• _Requirement_
Reproduce exactly, and only, the lines below from the one containing "pengambilan gambar yang" through the one containing "membantu fotografer menghasilkan".

• _Data excerpts_
▬▬▬▬▬▬

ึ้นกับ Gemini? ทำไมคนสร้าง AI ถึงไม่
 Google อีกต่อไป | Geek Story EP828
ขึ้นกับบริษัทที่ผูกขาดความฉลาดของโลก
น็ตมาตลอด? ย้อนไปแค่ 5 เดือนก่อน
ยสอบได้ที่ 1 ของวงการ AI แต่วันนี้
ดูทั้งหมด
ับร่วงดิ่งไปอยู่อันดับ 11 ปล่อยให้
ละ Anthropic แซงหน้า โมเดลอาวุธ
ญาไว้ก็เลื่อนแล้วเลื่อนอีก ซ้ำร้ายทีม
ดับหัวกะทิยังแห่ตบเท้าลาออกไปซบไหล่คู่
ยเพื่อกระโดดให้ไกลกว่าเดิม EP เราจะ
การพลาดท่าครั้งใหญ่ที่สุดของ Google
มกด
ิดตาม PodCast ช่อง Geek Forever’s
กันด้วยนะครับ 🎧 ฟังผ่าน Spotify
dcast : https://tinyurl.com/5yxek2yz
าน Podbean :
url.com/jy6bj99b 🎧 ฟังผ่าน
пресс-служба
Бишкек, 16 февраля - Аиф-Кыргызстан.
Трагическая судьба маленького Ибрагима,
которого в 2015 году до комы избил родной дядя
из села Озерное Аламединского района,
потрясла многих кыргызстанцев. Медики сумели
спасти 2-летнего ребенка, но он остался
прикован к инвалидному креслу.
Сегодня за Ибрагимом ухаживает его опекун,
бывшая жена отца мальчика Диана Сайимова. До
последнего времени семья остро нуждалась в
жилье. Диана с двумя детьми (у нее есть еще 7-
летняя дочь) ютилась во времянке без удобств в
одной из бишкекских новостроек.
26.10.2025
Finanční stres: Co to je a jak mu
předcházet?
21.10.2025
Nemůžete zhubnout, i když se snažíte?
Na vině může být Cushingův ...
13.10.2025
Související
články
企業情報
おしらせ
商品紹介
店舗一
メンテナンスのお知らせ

▬▬▬▬▬▬

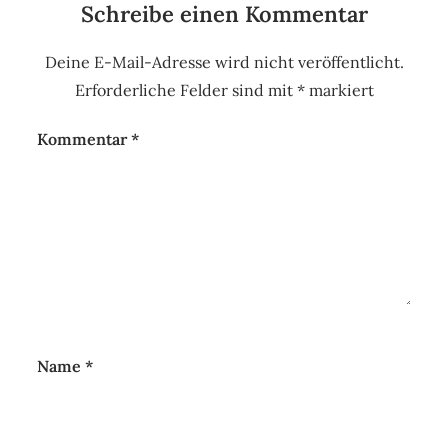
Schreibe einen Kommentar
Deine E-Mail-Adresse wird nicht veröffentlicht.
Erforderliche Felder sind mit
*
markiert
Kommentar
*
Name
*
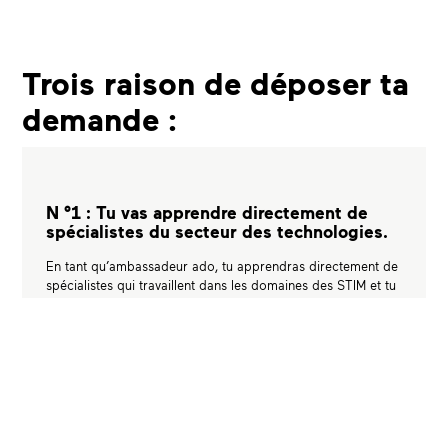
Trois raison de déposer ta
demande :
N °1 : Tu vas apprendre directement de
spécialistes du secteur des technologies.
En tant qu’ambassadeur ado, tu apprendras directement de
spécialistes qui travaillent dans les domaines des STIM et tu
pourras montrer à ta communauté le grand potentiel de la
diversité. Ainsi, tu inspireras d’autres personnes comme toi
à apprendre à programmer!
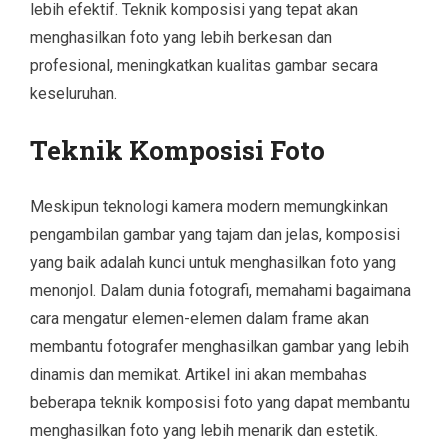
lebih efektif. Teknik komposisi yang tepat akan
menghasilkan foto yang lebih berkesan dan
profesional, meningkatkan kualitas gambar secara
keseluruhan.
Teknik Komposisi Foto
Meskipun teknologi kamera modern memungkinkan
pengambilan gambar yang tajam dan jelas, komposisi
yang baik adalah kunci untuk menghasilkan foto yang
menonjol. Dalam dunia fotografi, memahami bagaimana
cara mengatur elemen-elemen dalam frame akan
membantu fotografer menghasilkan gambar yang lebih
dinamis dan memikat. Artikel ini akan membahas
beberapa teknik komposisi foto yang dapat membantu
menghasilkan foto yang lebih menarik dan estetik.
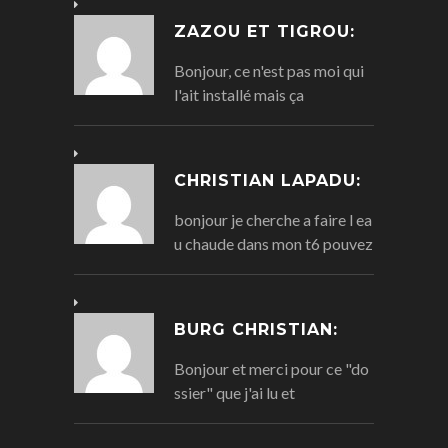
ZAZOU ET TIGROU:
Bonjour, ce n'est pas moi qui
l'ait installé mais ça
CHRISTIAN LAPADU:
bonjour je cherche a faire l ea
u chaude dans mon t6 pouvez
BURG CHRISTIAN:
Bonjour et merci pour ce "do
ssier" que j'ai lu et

▬▬▬▬▬▬

• _Written answer_
pengambilan gambar yang tajam dan jelas, komposisi
yang baik adalah kunci untuk menghasilkan foto yang
menonjol. Dalam dunia fotografi, memahami bagaimana
cara mengatur elemen-elemen dalam frame akan
membantu fotografer menghasilkan gambar yang lebih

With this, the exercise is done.